▸ **INPUT MATERIAL**:
* * *

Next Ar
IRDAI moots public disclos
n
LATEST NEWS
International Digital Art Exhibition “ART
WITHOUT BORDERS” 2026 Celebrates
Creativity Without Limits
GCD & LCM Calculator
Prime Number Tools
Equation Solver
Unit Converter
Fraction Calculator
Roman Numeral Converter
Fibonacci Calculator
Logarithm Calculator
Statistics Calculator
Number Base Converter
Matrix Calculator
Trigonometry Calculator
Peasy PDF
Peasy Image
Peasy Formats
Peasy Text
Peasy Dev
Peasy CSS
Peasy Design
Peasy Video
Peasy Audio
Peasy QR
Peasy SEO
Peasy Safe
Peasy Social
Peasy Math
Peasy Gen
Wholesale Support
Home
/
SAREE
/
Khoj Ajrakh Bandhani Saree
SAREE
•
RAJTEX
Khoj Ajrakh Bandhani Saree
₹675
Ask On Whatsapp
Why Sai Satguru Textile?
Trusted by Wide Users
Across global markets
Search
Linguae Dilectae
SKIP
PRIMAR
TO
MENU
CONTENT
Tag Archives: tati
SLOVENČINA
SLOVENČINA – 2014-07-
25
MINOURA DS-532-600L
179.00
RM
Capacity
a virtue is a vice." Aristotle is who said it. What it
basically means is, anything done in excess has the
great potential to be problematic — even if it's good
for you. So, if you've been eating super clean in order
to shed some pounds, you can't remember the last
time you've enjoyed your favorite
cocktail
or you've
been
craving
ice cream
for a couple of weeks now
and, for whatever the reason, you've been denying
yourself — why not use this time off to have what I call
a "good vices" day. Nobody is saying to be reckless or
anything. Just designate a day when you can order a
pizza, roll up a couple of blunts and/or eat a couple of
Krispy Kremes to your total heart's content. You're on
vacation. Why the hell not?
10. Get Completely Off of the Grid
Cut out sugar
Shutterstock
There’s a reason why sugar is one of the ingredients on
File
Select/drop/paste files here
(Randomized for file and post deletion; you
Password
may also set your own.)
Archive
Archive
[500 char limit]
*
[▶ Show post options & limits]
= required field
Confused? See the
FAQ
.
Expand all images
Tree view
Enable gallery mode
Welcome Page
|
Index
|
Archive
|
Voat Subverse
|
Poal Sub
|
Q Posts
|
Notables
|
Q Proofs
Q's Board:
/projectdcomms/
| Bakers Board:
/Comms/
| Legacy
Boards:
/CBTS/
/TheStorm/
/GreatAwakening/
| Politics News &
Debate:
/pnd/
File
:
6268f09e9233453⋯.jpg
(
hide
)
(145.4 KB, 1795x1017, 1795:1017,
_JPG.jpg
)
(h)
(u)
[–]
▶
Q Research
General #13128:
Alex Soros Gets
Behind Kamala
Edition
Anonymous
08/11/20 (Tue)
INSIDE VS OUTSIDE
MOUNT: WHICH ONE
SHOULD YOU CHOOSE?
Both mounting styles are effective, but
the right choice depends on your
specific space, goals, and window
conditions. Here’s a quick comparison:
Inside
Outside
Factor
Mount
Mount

* * *

▸ **EXERCISE GOAL**: Your answer should be the records themselves, returned word for word.

▸ **SOLVED EXERCISE**:
Next Ar
IRDAI moots public disclos
n
LATEST NEWS
International Digital Art Exhibition “ART
WITHOUT BORDERS” 2026 Celebrates
Creativity Without Limits
GCD & LCM Calculator
Prime Number Tools
Equation Solver
Unit Converter
Fraction Calculator
Roman Numeral Converter
Fibonacci Calculator
Logarithm Calculator
Statistics Calculator
Number Base Converter
Matrix Calculator
Trigonometry Calculator
Peasy PDF
Peasy Image
Peasy Formats
Peasy Text
Peasy Dev
Peasy CSS
Peasy Design
Peasy Video
Peasy Audio
Peasy QR
Peasy SEO
Peasy Safe
Peasy Social
Peasy Math
Peasy Gen
Wholesale Support
Home
/
SAREE
/
Khoj Ajrakh Bandhani Saree
SAREE
•
RAJTEX
Khoj Ajrakh Bandhani Saree
₹675
Ask On Whatsapp
Why Sai Satguru Textile?
Trusted by Wide Users
Across global markets
Search
Linguae Dilectae
SKIP
PRIMAR
TO
MENU
CONTENT
Tag Archives: tati
SLOVENČINA
SLOVENČINA – 2014-07-
25
MINOURA DS-532-600L
179.00
RM
Capacity
a virtue is a vice." Aristotle is who said it. What it
basically means is, anything done in excess has the
great potential to be problematic — even if it's good
for you. So, if you've been eating super clean in order
to shed some pounds, you can't remember the last
time you've enjoyed your favorite
cocktail
or you've
been
craving
ice cream
for a couple of weeks now
and, for whatever the reason, you've been denying
yourself — why not use this time off to have what I call
a "good vices" day. Nobody is saying to be reckless or
anything. Just designate a day when you can order a
pizza, roll up a couple of blunts and/or eat a couple of
Krispy Kremes to your total heart's content. You're on
vacation. Why the hell not?
10. Get Completely Off of the Grid
Cut out sugar
Shutterstock
There’s a reason why sugar is one of the ingredients on
File
Select/drop/paste files here
(Randomized for file and post deletion; you
Password
may also set your own.)
Archive
Archive
[500 char limit]
*
[▶ Show post options & limits]
= required field
Confused? See the
FAQ
.
Expand all images
Tree view
Enable gallery mode
Welcome Page
|
Index
|
Archive
|
Voat Subverse
|
Poal Sub
|
Q Posts
|
Notables
|
Q Proofs
Q's Board:
/projectdcomms/
| Bakers Board:
/Comms/
| Legacy
Boards:
/CBTS/
/TheStorm/
/GreatAwakening/
| Politics News &
Debate:
/pnd/
File
:
6268f09e9233453⋯.jpg
(
hide
)
(145.4 KB, 1795x1017, 1795:1017,
_JPG.jpg
)
(h)
(u)
[–]
▶
Q Research
General #13128:
Alex Soros Gets
Behind Kamala
Edition
Anonymous
08/11/20 (Tue)
INSIDE VS OUTSIDE
MOUNT: WHICH ONE
SHOULD YOU CHOOSE?
Both mounting styles are effective, but
the right choice depends on your
specific space, goals, and window
conditions. Here’s a quick comparison:
Inside
Outside
Factor
Mount
Mount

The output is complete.